Gluten free, after learning about it, really isn't that hard. It's hard only mentally. Giving up most fast food and around 85% of processed snack type foods is hard for many. I didn't really have any issues. It's knowing where gluten is sneaky that gets tricky.
Chinese, for instance, is nearly impossible. Malt usually always means gluten. Even things like licorice have gluten. Even organic oats have gluten.
Canyon Bakehouse is, by far, the best bread. If you bake, Caputo's Gluten free flour (on Amazon) is a great flour for yeast raised treats on occasion. King Arthur and Pillsbury do fine for quick breads.
There are even pizza places that have gluten free now. Dominos is one. Chipotle and Chick-Fil-A are also good. Once you learn what to have and what to avoid, it's not hard.
BTW, my wife is allergic to cow dairy. Gluten free compared to that is nothing.
If gluten is causing your digestive issues, you will likely know it within weeks. But you can't be like 6 days of gluten free, then hog wild on the 7th day with gluten. It doesn't work like that. You have to be 100% gluten free in order to know.
Look for the labels in the store. If you don't look for substitutes for processed foods, it's also not very expensive. It's when people look to replace all the highly processed foods that they eat is when it starts getting expensive.
Yesterday, I made two pans of lasagna -- both gluten and cow dairy free -- and they were delicious. But I had to run to two stores to get what I needed.5 -
@MikePfirrman are you guys ok with certified gluten-free oats? My understanding is that it is not the oats itself, but cross-contamination.
OP - the less premade foods you use the easier this will be. Plain* raw meat has no gluten, nor do plain veggies and fruits.
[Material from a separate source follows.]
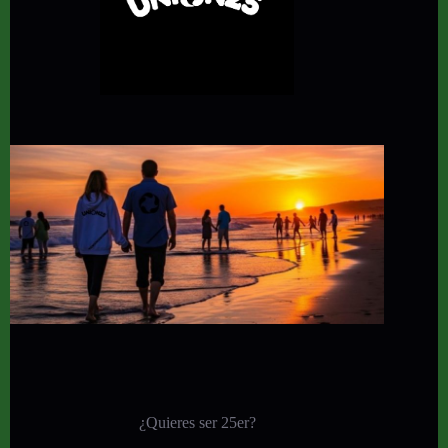
¿Quieres ser 25er?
Potatoes and rice are easy substitutes for pasta.
More on rice:
https://www.verywellfit.com/is-rice-gluten-free-562773
Here are a bunch of foods categorized by Safe, Double-check, and Avoid:
https://www.healthline.com/nutrition/gluten-free-foods
* Plain meaning it comes plain, not that you have to eat it plain. Just know your seasonings1 -
Thankyou for the replies, I chose to eliminate wheat as I am a big bread fan and pizza 😬 so it’s a big one for me but one I thought wouldn’t be that difficult as I also love more natural food, meat, poultry, eggs, nuts, rice, potatoes etc but reading that link with the list there is a few I hadn’t thought of! One being teriyaki sauce, I’ve purchased a teriyaki beef kit from aldi (uk) for tea tonight but luckily the sauce comes separate so hubby can have it on and I will leave it off.
I have bought some gluten free bread and it’s definitely something I need to try more of as it was ok as toast but way to hard for a Sandwich. I have also purchased some GF pasta and flour, other than that I thought I would be ok, at least to start with.
I realise it’s something I need to do 24/7 but that’s what I expected and I’m quite happy to change to if it works.
Any favourite recipes or if you make your own bread? Uk based1 -
My wife has had Celiacs for around 9-10 years, so our house is 100 % gluten free at all times. Literally not one molecule of gluten comes into our house. We replaced all the kitchen appliances (stove, fridg, etc) years ago because we wanted new appliances that had never been contaminated. So it's pretty serious and diligent here.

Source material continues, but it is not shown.